WHAT YOU SHOULD DO
Your response should be every line from the entries that includes the string "động".

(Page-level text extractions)
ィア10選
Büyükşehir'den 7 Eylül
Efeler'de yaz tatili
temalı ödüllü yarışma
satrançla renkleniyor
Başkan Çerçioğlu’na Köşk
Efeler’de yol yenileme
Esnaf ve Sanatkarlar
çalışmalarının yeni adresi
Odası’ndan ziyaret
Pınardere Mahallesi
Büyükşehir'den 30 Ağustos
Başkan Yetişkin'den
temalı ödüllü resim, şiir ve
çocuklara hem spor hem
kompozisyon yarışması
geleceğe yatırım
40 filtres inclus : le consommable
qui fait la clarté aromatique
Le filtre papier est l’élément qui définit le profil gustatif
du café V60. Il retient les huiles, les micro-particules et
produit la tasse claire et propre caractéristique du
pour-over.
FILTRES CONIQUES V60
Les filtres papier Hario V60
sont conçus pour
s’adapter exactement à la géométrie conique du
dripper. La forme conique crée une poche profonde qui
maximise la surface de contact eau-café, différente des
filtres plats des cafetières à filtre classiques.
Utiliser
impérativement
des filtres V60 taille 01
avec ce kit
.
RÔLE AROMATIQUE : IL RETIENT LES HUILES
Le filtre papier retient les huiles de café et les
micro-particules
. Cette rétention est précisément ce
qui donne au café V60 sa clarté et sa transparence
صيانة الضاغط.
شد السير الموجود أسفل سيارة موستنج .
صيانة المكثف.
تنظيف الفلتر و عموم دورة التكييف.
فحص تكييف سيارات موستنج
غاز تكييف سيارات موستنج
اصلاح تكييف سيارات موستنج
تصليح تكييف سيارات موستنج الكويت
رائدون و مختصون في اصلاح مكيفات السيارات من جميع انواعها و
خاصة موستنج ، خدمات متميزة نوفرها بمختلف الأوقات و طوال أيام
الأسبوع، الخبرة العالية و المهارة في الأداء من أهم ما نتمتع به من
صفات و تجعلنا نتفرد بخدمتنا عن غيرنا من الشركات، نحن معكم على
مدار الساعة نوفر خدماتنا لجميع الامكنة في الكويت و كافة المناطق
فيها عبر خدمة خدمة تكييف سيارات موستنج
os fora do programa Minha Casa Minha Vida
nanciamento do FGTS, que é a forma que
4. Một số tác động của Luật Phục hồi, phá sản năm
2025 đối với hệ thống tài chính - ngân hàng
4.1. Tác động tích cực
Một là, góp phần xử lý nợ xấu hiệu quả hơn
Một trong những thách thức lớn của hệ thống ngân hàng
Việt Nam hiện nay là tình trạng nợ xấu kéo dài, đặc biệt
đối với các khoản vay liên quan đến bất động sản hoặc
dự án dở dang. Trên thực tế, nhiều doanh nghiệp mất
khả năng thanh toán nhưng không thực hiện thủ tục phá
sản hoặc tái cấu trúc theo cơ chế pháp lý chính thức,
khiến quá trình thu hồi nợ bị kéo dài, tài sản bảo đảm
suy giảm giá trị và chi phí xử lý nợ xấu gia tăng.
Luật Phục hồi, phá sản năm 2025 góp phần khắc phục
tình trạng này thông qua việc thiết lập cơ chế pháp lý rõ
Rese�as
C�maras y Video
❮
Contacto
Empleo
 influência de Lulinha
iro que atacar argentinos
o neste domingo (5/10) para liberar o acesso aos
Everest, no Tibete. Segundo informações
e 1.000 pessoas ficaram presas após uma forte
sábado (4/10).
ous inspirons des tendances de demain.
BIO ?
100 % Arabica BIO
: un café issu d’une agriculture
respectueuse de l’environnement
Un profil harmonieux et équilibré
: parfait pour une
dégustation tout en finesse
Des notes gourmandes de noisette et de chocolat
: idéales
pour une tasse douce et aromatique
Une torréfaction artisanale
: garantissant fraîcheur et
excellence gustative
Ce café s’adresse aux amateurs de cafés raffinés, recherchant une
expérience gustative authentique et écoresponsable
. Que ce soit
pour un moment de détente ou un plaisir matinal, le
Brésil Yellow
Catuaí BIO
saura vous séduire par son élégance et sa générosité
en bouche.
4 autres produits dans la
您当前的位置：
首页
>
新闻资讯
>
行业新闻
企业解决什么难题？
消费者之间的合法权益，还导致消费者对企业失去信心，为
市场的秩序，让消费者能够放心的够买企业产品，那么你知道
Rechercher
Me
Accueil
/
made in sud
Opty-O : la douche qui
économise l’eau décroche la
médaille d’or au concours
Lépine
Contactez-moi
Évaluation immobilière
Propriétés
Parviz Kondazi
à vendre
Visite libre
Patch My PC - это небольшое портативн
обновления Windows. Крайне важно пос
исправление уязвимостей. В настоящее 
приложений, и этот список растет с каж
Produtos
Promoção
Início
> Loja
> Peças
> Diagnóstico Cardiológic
--
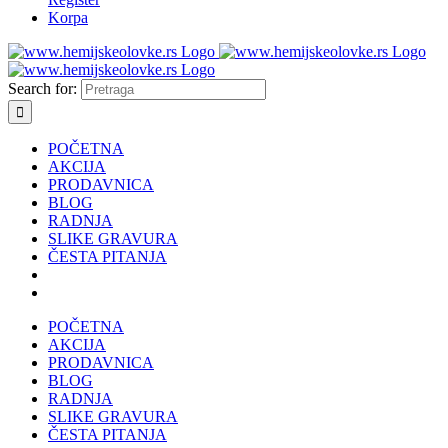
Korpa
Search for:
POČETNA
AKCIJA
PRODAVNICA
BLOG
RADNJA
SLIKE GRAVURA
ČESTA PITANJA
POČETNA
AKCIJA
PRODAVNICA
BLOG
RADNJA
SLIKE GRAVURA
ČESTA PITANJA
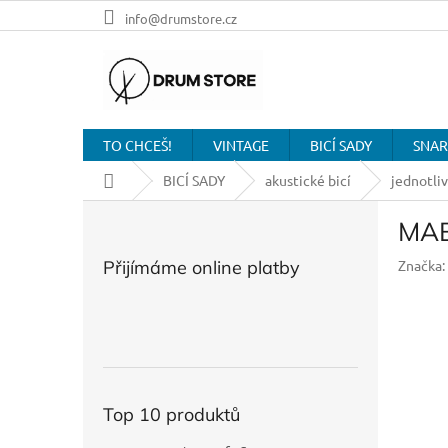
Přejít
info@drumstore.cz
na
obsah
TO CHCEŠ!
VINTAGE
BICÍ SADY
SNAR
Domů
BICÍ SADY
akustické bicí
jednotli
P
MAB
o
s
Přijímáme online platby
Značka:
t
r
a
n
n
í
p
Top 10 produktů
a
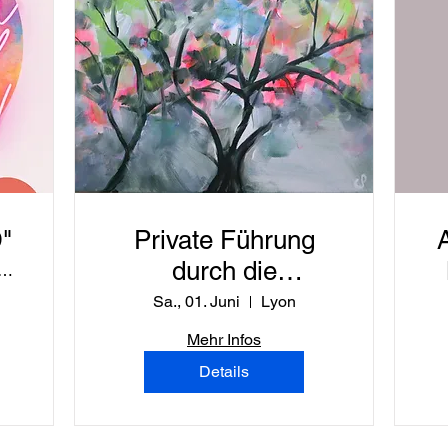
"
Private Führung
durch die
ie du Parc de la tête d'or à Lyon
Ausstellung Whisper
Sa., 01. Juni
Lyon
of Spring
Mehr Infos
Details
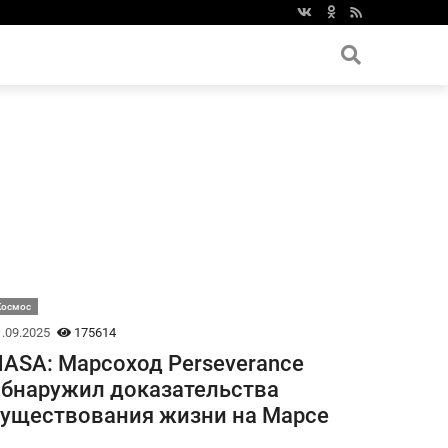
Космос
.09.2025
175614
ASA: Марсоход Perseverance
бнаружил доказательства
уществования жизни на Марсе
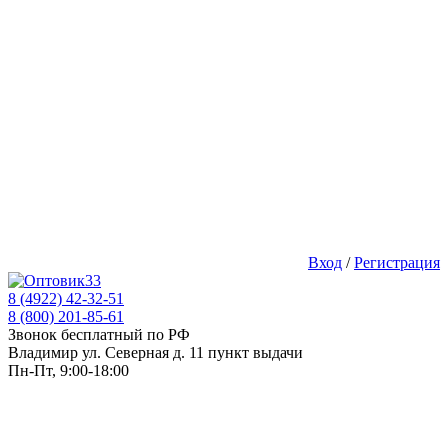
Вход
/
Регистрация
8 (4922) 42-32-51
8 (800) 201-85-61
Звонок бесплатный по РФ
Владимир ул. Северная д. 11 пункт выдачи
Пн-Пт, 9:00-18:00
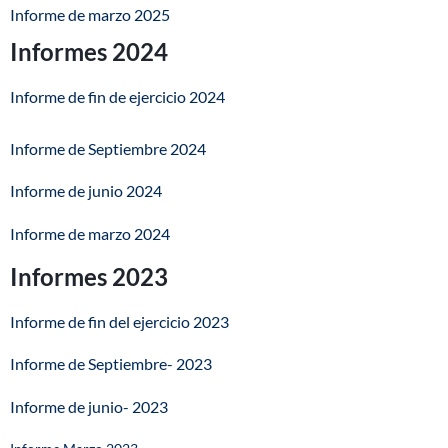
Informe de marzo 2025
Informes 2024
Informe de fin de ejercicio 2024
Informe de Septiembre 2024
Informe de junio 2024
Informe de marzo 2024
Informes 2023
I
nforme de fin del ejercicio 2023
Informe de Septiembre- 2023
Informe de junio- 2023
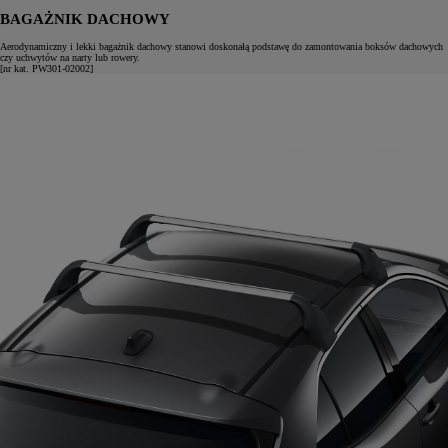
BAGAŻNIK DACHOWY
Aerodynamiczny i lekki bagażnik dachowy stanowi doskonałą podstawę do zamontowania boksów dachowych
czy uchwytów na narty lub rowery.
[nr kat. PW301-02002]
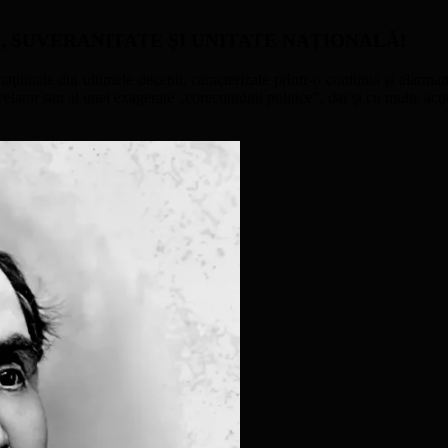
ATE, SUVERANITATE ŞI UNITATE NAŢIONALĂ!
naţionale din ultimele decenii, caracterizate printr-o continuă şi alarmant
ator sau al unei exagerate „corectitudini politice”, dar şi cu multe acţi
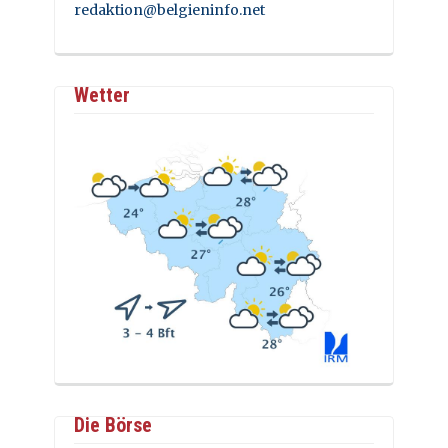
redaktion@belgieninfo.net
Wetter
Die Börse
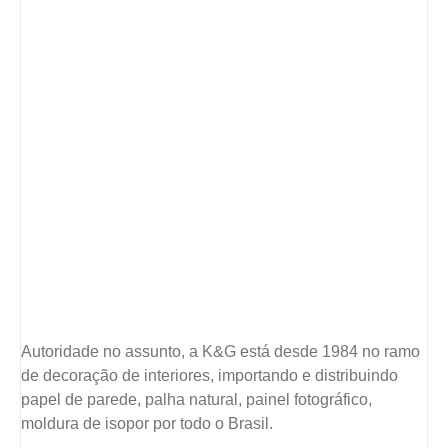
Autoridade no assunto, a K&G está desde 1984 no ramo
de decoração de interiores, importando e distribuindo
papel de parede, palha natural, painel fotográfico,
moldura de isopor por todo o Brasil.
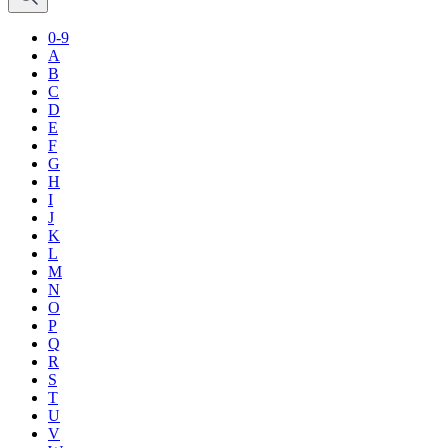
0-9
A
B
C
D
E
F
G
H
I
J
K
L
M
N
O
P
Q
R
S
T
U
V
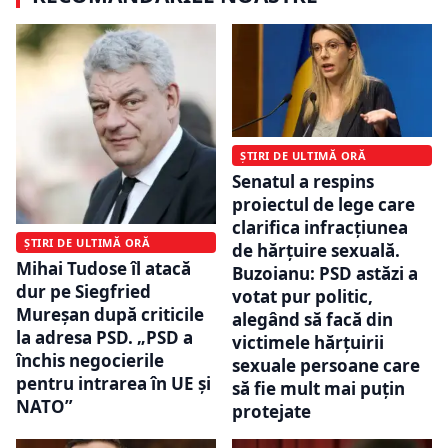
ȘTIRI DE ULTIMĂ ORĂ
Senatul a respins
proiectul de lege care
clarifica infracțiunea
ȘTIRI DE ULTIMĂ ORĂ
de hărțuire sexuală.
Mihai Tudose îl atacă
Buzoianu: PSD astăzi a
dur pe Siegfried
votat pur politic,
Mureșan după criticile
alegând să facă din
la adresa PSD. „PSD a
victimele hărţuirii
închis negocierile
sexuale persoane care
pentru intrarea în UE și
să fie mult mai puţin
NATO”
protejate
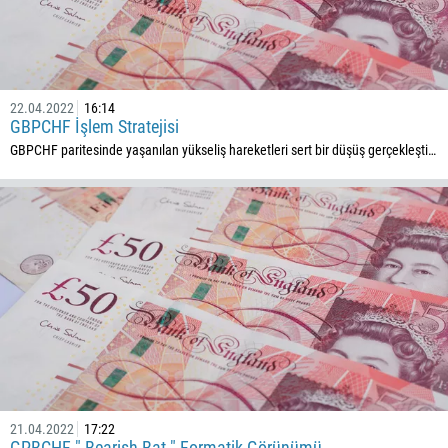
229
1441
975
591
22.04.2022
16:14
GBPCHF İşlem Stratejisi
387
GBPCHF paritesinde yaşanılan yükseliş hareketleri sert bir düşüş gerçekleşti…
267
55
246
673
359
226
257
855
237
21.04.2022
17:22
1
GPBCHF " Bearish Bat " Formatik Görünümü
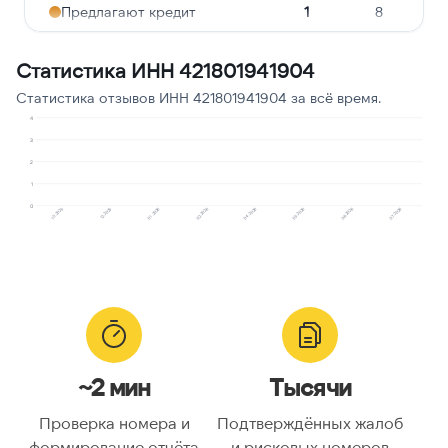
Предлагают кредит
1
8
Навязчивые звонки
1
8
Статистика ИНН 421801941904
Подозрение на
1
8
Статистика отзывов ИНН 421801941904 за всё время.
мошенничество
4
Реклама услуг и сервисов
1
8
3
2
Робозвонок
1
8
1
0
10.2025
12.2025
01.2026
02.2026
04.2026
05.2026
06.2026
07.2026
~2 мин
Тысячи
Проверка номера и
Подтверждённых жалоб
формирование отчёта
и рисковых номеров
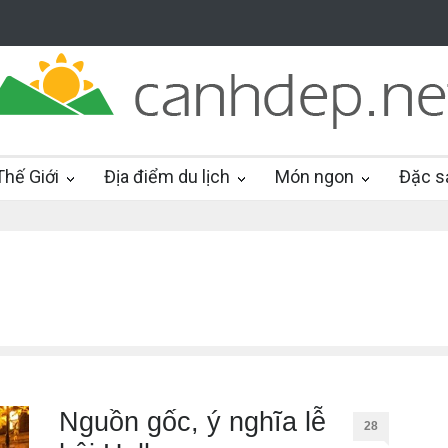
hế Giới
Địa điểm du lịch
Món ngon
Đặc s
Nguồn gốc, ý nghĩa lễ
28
...
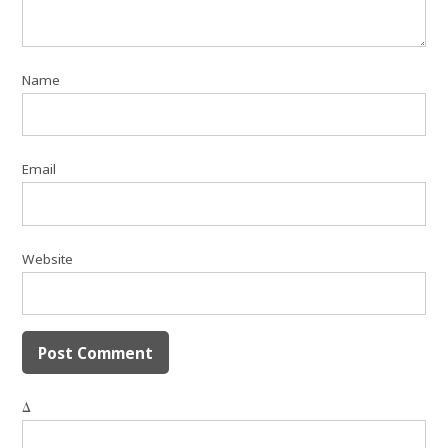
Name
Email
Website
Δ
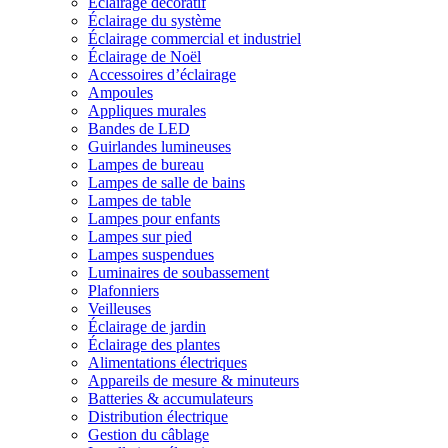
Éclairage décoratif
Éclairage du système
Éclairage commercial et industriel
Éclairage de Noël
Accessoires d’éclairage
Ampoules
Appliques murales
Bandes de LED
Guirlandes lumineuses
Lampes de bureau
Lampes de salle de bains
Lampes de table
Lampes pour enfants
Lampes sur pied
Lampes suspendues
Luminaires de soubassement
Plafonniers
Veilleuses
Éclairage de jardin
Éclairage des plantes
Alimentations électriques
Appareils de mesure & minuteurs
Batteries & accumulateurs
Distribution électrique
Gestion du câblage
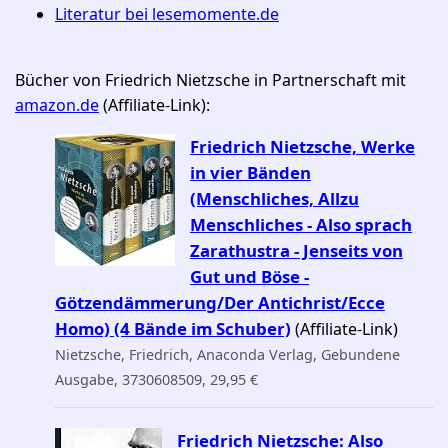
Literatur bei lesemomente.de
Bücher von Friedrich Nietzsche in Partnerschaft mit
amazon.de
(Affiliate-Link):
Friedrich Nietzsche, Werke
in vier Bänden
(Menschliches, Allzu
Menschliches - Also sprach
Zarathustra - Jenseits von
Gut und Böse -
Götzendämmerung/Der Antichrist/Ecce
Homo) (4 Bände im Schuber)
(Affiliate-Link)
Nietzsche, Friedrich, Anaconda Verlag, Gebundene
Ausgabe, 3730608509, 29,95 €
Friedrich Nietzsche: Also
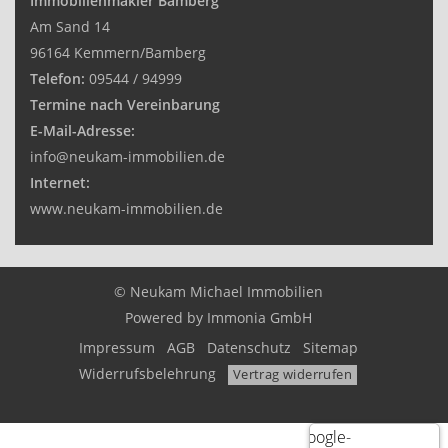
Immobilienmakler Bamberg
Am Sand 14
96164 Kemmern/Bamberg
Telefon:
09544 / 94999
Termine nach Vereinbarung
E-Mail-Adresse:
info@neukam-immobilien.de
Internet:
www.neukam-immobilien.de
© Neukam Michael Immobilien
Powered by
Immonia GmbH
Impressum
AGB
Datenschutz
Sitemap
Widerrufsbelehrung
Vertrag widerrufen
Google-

TASK RESULT
4. Một số tác động của Luật Phục hồi, phá sản năm
4.1. Tác động tích cực
đối với các khoản vay liên quan đến bất động sản hoặc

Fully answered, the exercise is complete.